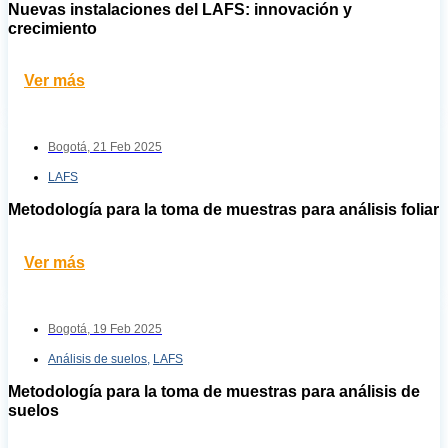
Nuevas instalaciones del LAFS: innovación y
crecimiento
Ver más
Bogotá,
21 Feb 2025
LAFS
Metodología para la toma de muestras para análisis foliar
Ver más
Bogotá,
19 Feb 2025
Análisis de suelos
,
LAFS
Metodología para la toma de muestras para análisis de
suelos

> **Work to complete**
Pull each line holding "para" out of the listing.

> **Completed task**
Metodología para la toma de muestras para análisis foliar
Metodología para la toma de muestras para análisis de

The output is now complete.